UK leaseholders are grappling with unpredictable and rapidly rising housing costs that have the greatest impact on their day-to-day finances, a new survey has revealed.

Following the government’s announcement that its response to the Housing Committee’s leasehold report will not be released before the two-month deadline on 27 July 2026, the survey also found that the political debate on leasehold reform continues to focus on issues that the majority of leaseholders do not consider a priority.

The survey found:

  • 38.5% of leaseholders identify service charges as the cost that had increased most unexpectedly, the largest single concern of eleven options
  • Ground rent costs are currently 5th on the priority list for leaseholders
  • 88.1% found their ground rent affordable or were neutral
  • Only 13.8% identified reducing or abolishing ground rents as the government reform that would make the greatest difference to them.

However, Justice for Property Rights, which organised the survey, says the government’s own explanation of the proposed legislation reinforces the need for evidence-led policymaking. In a recent letter to one of its members, housing secretary Steve Reed MP acknowledged that the government’s proposals are intended to address “a specific issue” and that ministers believe the reforms are “a proportionate approach”. Yet the latest independent research suggests the issue ministers are prioritising is not the one leaseholders consider most urgent.

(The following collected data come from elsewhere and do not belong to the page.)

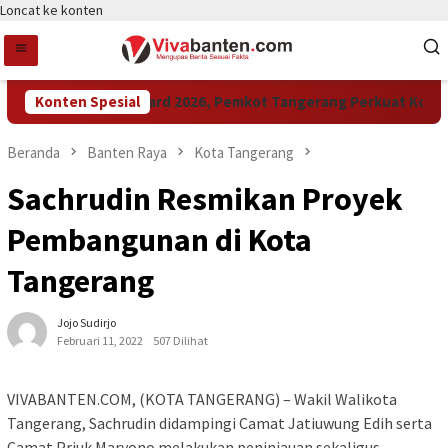
Loncat ke konten
Konten Spesial
Raih LPM Award 2026, Pemkot Tangerang Perkuat Kolabor
Beranda
Banten Raya
Kota Tangerang
Sachrudin Resmikan Proyek
Pembangunan di Kota
Tangerang
Jojo Sudirjo
Februari 11, 2022
507 Dilihat
VIVABANTEN.COM, (KOTA TANGERANG) – Wakil Walikota
Tangerang, Sachrudin didampingi Camat Jatiuwung Edih serta
Camat Priuk Maryono melakukan peninjauan sekaligus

Commonhold, legislated during Tony Blair’s premiership, remains a crucial option as a long-term solution, but will take years to become the main form of ownership. Justice for Property Rights is calling for a speedier and more targeted response: strengthening the right to manage (RTM), so leaseholders can take control of appointing and directing their own managing agents immediately, rather than waiting for structural reform.

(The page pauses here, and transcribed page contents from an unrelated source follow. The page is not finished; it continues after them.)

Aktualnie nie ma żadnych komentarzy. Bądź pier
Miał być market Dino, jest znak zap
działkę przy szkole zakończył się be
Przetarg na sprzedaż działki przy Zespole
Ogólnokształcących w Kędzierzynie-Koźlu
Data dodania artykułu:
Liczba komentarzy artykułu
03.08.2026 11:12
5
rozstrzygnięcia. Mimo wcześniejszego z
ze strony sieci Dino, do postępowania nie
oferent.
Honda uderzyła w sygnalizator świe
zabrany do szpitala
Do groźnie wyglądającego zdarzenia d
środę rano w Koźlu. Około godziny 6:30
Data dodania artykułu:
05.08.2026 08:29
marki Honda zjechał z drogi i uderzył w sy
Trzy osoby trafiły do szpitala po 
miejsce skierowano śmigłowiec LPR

The government’s proposal is to cap ground rents at £250 per annum, confiscate rent after 40 years (without indexation), and give huge discounts for lease extensions. Justice for Property Rights is warning that the fear of new legislation has already wiped out an estimated 70% of existing ground rent assets and will hit pensioners and small investors the hardest.

Richard Merrin, spokesperson for Justice for Property Rights, said: “The housing secretary says these reforms are designed to address ‘a specific issue’ and represent ‘a proportionate approach’. And yet our research demonstrates that ministers are focusing on the wrong issue altogether. If almost four in ten leaseholders say service charges are their biggest financial concern, while only 13.8% believe abolishing ground rents would make the greatest difference, then government has a duty to explain why its flagship reforms are aimed elsewhere.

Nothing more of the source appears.